*** Opening LISTED RECORDS ***
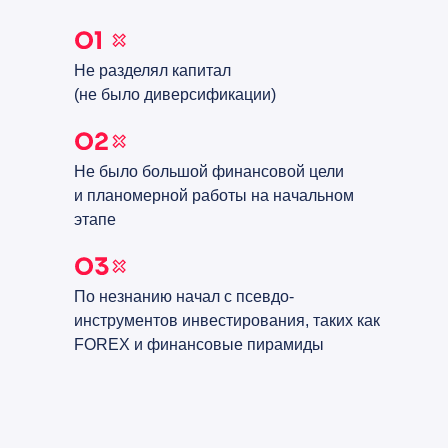
Не разделял капитал
(не было диверсификации)
Не было большой финансовой цели
и планомерной работы на начальном
этапе
По незнанию начал с псевдо-
инструментов инвестирования, таких как
FOREX и финансовые пирамиды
*** Closing LISTED RECORDS ***
Show each line from the listing above that includes the word "было".

- _ANSWER FOR THIS EXERCISE_:
(не было диверсификации)
Не было большой финансовой цели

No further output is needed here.